There is something I dont understand about this, maybe someone has a theory or can explain:
1.) Bitmain develops and builds CN ASIC.
Now:
2.a.) Bitmain (slowly or according to production) starts mining with them and difficulty rises.
or
2.b.) Bitmain just sells them and parallely mines with a certain amount because difficulty would increase to much?
In case 2.a. the miners go offline at bitmain and go later online at the customer. That should not increase difficulty.
In case 2.b. Bitmain would lose much profit. They could just mine as long as possible and keep the difficulty at an ASIC attractive profitable level and dont overproduce the ASICs.
So the problem in this case was that the devs forked away, right?
My question is, at what point do they decide to sell miners if there is no forking away?
They start selling when the market makes them sell. It's likely a combo of 2 markets, the mining landscape and 2. the hardware landscape. They can probably guess, based on difficulty, when competitors begin to "burn in" similar models. Really, though, they'd err on the side of selling too soon rather than selling too late. You have to understand that the first to market (and first to hash) with new generations of tech make the most money. Every wave that follows theoretically should make less money than the first because each subsequent wave waters down the market and increases the difficulty.
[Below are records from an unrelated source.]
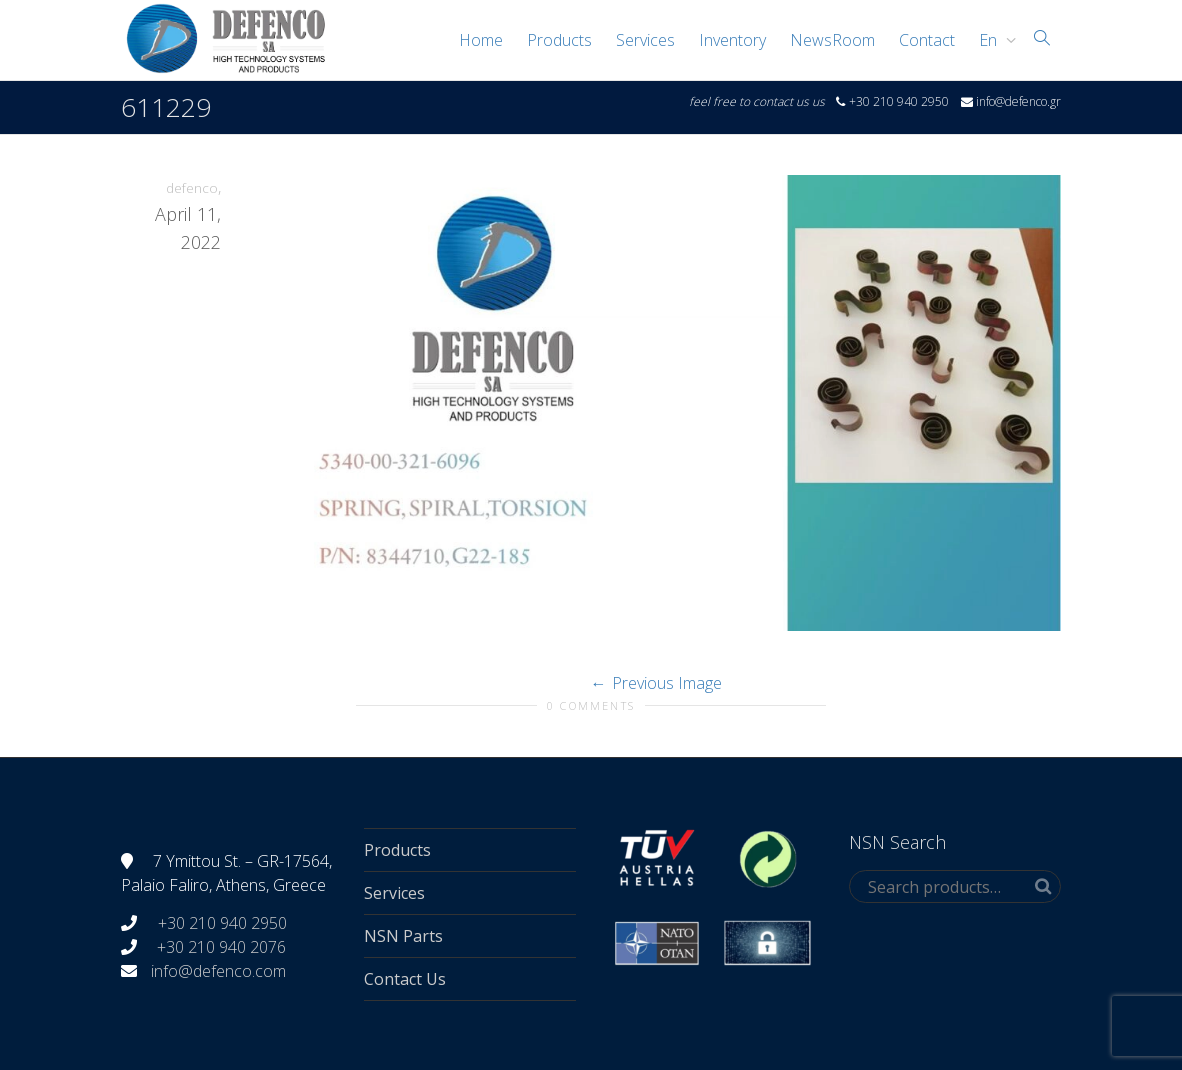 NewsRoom (832, 40)
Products (559, 40)
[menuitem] (992, 40)
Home (481, 40)
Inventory (732, 40)
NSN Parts (403, 936)
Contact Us (405, 979)
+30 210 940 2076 (221, 947)
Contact (927, 40)
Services (645, 40)
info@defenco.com (218, 971)
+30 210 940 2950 (220, 923)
Additionally, it's important to understand that Bitmain and similar companies are not mining companies. They deal in hardware. As such, they are at the top of the food chain. They really should only mine if they can do so easily, for clear profit, and with little or zero expense. To the extent that their mining business ever impedes their hardware sales, they're moving themselves down a rung on the food chain and profits take a hit.